Louis has progressed from a young man who was a full-time wheelchair user, unable to stand in the midline, with minimal acceptance of weight bearing at the left, to an individual able to mobilise outdoors with supervision for up to 45 minutes covering up to a distance of 1 mile. Through the determination of care staff, family, his personal trainer and regular physiotherapy input to manage  Louis’s physical abilities have progressed significantly. He now has non-wheelchair days incorporated into his weekly timetable were his only mobility around the home is walking, meaning that he has been able to turn mobility practice into a functional gain. Louis is in the process of turning his gains in outdoor mobility into further functional goals by mobilising to local environments i.e the hairdressers, the newsagents etc

Louis has also been able to access several steps giving him improved access to the wider community and greater access to different environments.

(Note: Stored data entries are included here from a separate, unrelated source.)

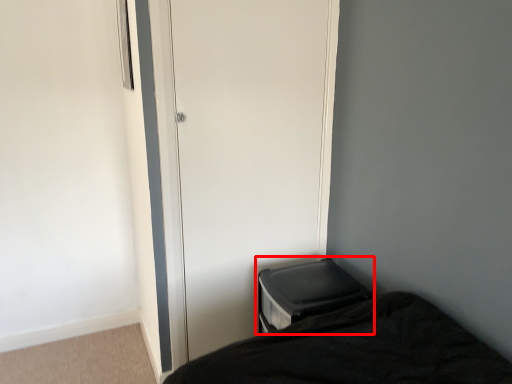 Question: In this image, where is changing table (annotated by the red box) located relative to screen door?

Choices:
 (A) right
 (B) left

Answer: (A) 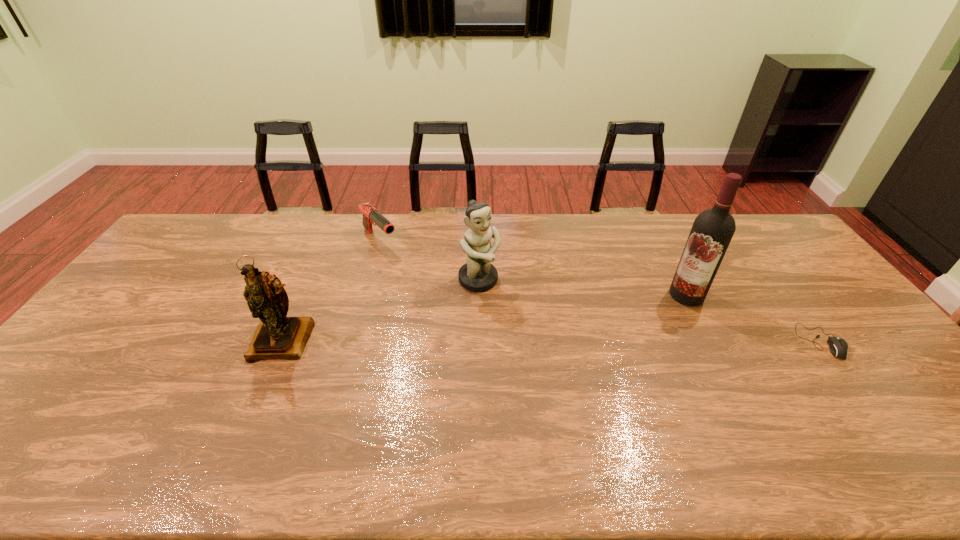 Identify the location of vacant region located on the front-facing side of the nearer figurine. This screenshot has height=540, width=960. (252, 414).

You are a GUI agent. You are given a task and a screenshot of the screen. Output one action in this format:
    pyautogui.click(x=<x>, y=<y>)
    Task: Click on the free space located 0.170m on the left of the rightmost object
    Image resolution: width=960 pixels, height=540 pixels.
    Given the screenshot: What is the action you would take?
    pyautogui.click(x=740, y=341)

Identify the location of free point located on the front-facing side of the right figurine. Image resolution: width=960 pixels, height=540 pixels. (508, 312).

Locate an element on the screen. vacant space located on the front-facing side of the right figurine is located at coordinates (504, 308).

Identify the location of free spot located 0.240m on the front-facing side of the right figurine. Image resolution: width=960 pixels, height=540 pixels. (536, 343).

Locate an element on the screen. free spot located 0.400m on the label of the wine bottle is located at coordinates (573, 353).

Locate an element on the screen. free space located 0.250m on the label of the wine bottle is located at coordinates (614, 332).

At what (x,y) coordinates should I click in order to perform the action: click on vacant region located 0.090m on the label of the wine bottle. Please return your answer as a coordinate pair (x, y). Looking at the image, I should click on (654, 312).

Find the location of a particular element. vacant space positioned 0.130m at the aiming end of the fourth tallest object is located at coordinates (410, 272).

The width and height of the screenshot is (960, 540). I want to click on vacant space located at the aiming end of the fourth tallest object, so (415, 276). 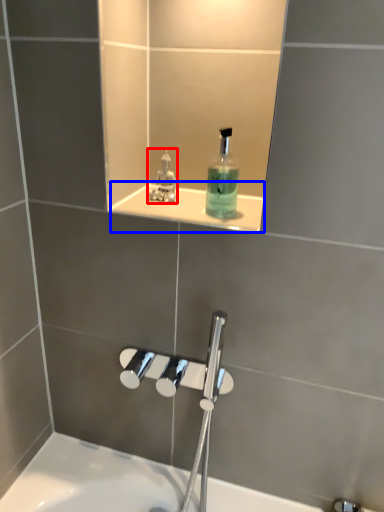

This level of progress, particularly the rate of progression of Louis’s mobility and quality of his gait pattern has been most evident at approximately 4 years post-injury, showing that not every individual has a limit on the progress that can be made. If input is available and a structure supportive routine is in place enabling continued practice, then progress may continue way into an individual’s future.

Overall thoughts:

I have to admit that I am guilty of anticipating that Louis’s deficits as described above would be limiting to his overall progress. However, I now have a belief that it is the consistent support and structure of Louis’s family and care staff and their willingness for him to continue to progress that’s has had a huge impact on his current abilities. The opportunity that Louis has been given to continue to receive regular and consistent physiotherapy input since returning to the home environment for what is now nearly three years has given him and his body the means to continue to improve.

Another huge part of Louis’s physical success, as mentioned earlier is the access he has had to a personal trainer twice per week. Louis has received input from the personal trainer for over a year and through close support and educational sessions with myself, the personal trainer has allowed for increase practice and task repetition which has, in turn, impacted greatly on Louis’s physical ability.

Louis’s journey has shown me that if a person has the opportunity to access ongoing treatment and support, enabling them targeted, specific exercise/task practice then progress may continue long into their future.

Considering Louis’s physical abilities approximately 3 years ago the progress his has made is outstanding. Louis has an exceptional support system and has had the opportunity to engage in continued physiotherapy input for a prolonged period enabling ongoing physical progress and continued functional gains.